Evasio Mon smiled gently.
"Of course," he murmured. "That is what I said to Leon, and to Sor Teresa also, who naturally is troubled about you. Though there are other alternatives. Neither Marcos nor the Church need have it. You could have it yourself as your father, my old and dear friend, intended it."
"How could I have it myself?" asked Juanita, whose curiosity was aroused.
Mon shrugged his shoulders.
"The Pope could annul such a marriage as yours by a stroke of the pen if he wished." He paused, looking at her beneath his light lashes. "And I am told he does wish it. What the Pope wishes--well, one must try to be a good Catholic if one can."
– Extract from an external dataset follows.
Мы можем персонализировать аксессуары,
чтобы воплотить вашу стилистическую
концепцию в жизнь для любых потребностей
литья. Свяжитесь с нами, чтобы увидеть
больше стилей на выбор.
Juanita smiled. She did not perhaps consider herself called upon to admit the infallibility of his Holiness in matters of the heart. She knew better than the Pope. Mon saw that he had struck a false note.
"I am a sentimentalist myself," he said, with a frank laugh. "I should like every girl to marry for love. I should like love to be treated as something sacred--not as a joke. But I am getting to be an old man, Juanita. I am behind the times. Do I hear Sarrion in the passage?"
He rose as he spoke and went towards the door. Sarrion came in at that moment. The Spanish sense of hospitality is strongly Arabic. Mon had ridden many miles. Sarrion greeted him almost eagerly.